農地・採草放牧地(以下「農地等」といいます。)を売買又は貸借をする場合には、法律に基づく手続きが必要です。具体的には、農業委員会の許可を受ける方法(農地法)と農地中間管理機構が作成する「農用地利用集積等促進計画」による方法(農地中間管理事業の推進に関する法律)があります。
ここでは、農地法に基づく農地等の売買・貸借及び賃貸借の解約に関する制度を紹介します。
農地法に基づく農地等の売買・貸借について
農地等を売買又は貸借をする場合(農地転用目的を除く。)は、農地法第3条に基づき、農地等が所在する市町村農業委員会から許可を受ける必要があります。許可を受けないでした行為は無効となります。
農地等の売買・貸借に係る許可の基準
基準項目 | 内容 | |
---|---|---|
1 | 農地等の全てを効率的に利用すること | 「農地等のすべてを効率的に利用」とは、耕作に必要な機械の所有状況、労働力、技術を見て判断することとなります。 |
2 | 法人の場合は農地所有適格法人であること | 農地等を貸借する場合に限り、農地所有適格法人以外の法人でも許可が可能となる場合があります。詳細は、農林水産省のホームページをご参照ください。 |
3 | 信託の引受けによるものでないこと | 農地等を信託により引き受けできるのは、農業協同組合又は農地中間管理機構に限られます。 |
4 | 必要な農作業に常時従事すること | 農作業に従事する日数が、原則年間150日以上であることが必要となります。 |
5 | 転貸を行うものでないこと | 農地を借りようとしている人が、その農地を自ら耕作しないで他の人に貸し付けようとする場合は許可できません。 |
6 | 周辺の農地利用に支障がないこと | 農地の面的集積を分断する、他の農業者の水利用や有機農業を阻害する等の農地利用とならないことが必要です。 |
農地等の売買・貸借に係る許可の手続き
農地等の売買・貸借を行う場合には、原則として当事者(「売主と買主」、「貸主と借主」)が連署し、農業委員会に「農地法第3条第1項の規定による許可申請書」を提出する必要があります。

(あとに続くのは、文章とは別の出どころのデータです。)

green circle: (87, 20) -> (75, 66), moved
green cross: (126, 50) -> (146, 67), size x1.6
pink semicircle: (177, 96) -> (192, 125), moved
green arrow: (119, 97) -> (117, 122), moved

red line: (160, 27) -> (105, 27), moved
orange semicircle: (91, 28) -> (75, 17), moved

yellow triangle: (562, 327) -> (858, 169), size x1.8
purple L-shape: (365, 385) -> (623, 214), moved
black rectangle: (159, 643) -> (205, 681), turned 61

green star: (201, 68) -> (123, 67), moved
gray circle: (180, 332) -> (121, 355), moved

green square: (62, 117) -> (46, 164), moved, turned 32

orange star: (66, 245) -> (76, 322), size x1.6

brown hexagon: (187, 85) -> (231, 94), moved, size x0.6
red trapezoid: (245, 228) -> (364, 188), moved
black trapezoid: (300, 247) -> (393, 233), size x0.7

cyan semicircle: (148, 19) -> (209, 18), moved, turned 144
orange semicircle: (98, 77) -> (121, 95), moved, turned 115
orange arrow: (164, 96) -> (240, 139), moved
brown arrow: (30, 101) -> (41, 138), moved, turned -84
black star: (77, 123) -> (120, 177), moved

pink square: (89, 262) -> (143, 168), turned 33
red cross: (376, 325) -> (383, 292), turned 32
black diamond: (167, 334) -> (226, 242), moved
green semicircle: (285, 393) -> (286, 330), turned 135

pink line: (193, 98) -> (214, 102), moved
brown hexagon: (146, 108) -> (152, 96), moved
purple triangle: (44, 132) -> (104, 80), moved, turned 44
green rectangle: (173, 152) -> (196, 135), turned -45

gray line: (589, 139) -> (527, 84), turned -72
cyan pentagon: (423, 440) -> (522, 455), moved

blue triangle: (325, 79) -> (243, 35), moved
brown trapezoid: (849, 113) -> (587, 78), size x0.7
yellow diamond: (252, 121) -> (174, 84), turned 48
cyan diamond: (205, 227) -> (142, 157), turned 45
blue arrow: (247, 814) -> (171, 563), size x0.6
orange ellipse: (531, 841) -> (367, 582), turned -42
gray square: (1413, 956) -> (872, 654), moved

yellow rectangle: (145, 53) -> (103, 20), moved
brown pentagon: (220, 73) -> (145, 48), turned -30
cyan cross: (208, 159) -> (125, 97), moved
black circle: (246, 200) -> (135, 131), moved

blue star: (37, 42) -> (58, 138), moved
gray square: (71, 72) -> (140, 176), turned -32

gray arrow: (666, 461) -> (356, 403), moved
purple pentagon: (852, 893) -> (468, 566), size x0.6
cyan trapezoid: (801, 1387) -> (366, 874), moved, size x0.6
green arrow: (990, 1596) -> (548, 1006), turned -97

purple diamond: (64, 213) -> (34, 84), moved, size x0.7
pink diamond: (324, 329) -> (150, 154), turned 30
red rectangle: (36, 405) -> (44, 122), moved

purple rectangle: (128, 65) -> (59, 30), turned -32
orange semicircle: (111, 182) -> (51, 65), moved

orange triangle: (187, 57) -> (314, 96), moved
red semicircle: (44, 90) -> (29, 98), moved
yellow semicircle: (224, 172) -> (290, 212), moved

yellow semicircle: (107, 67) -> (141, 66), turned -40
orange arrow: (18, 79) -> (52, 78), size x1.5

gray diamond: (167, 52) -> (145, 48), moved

なお、申請書類や申請してから許可を受けるまでの標準的な期間は、それぞれの農業委員会にお問い合わせください。
農地等の賃貸借の解約について
農地等の賃貸借は、契約期間満了前の一定の期間に更新しない旨の通知をしないときは、従前と同一条件でさらに賃貸借をしたものと見なされます。
賃貸借の解除、解約の申入れ、合意による解約、又は賃貸借の更新をしない旨の通知を行うには、農地法第18条に基づき、知事の許可が必要です。許可を受けないでした行為は無効となります。
なお、貸主、借主双方の合意による解約であって、農地等を引き渡すこととなる期限前の6ヶ月以内に書面により合意が成立している場合や、10年以上の期間の定めがある定期賃貸借について更新しない旨の通知をした場合は、農地の所在する市町村農業委員会へ通知する必要があります。
知事の許可権限は平成17年4月から希望する市町村に道条例により権限移譲されています。これらの場合は、市町村(又は農業委員会)の許可が必要です。
また、札幌市内の農地等に係る当該許可については、農地法の規定により札幌市が行うこととされています。
農地等の賃貸借の解約に係る許可の手続き
農地等の賃貸借の解約等を行う場合は、通知をしようとする3ヶ月前までに、農業委員会に「農地法第18条第1項の規定による許可申請書」を提出する必要があります。
申請先・お問い合わせ
農地等の売買又は貸借等の許可申請、農地等の賃貸借の解約の許可申請のいずれも、農地等の所在する市町村農業委員会(農業委員会が設置されていない場合は、市町村)が申請窓口となります。